### What to produce
Return the full set of entries precisely. Do not carry over any pictures.
----- Supplied records -----
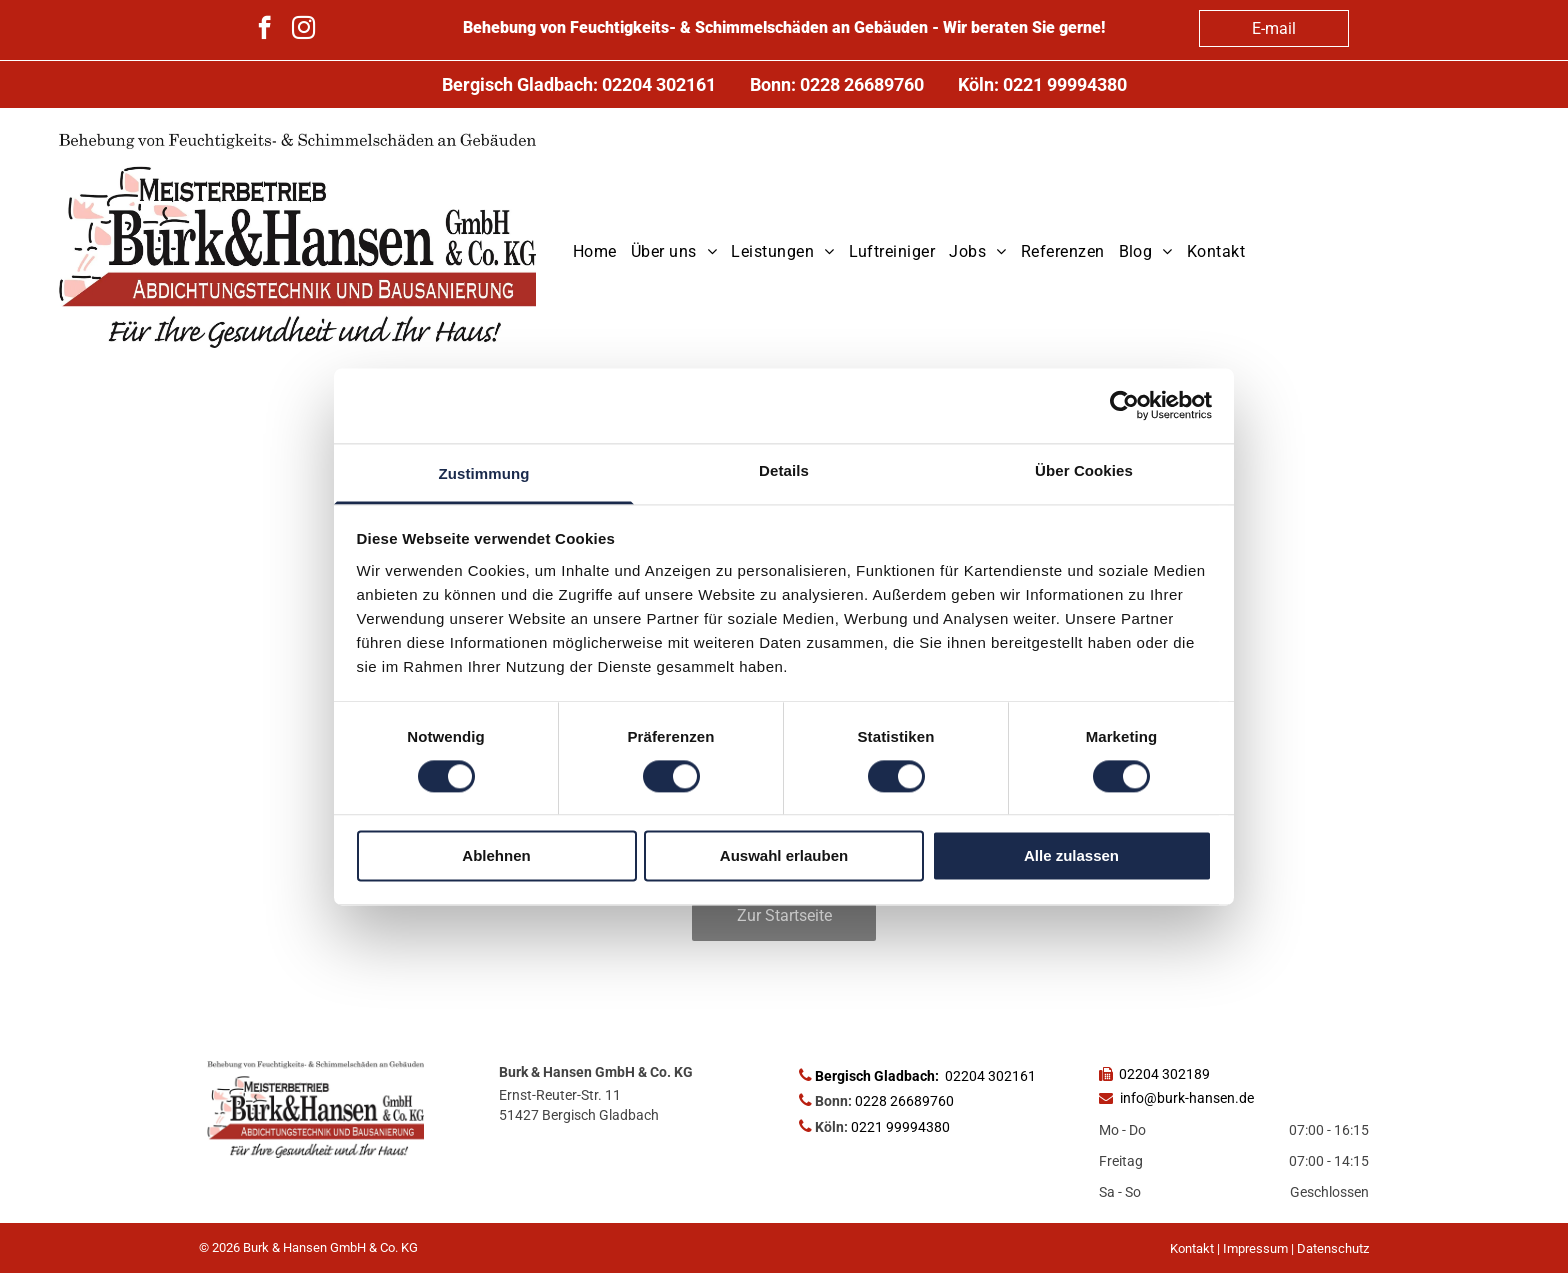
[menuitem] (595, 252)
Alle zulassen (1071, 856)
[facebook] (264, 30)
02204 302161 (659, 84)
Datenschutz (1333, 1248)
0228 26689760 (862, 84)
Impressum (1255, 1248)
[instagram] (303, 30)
-----
### Output of the exercise
[menuitem] (595, 252)
Alle zulassen (1071, 856)
[facebook] (264, 30)
02204 302161 (659, 84)
Datenschutz (1333, 1248)
0228 26689760 (862, 84)
Impressum (1255, 1248)
[instagram] (303, 30)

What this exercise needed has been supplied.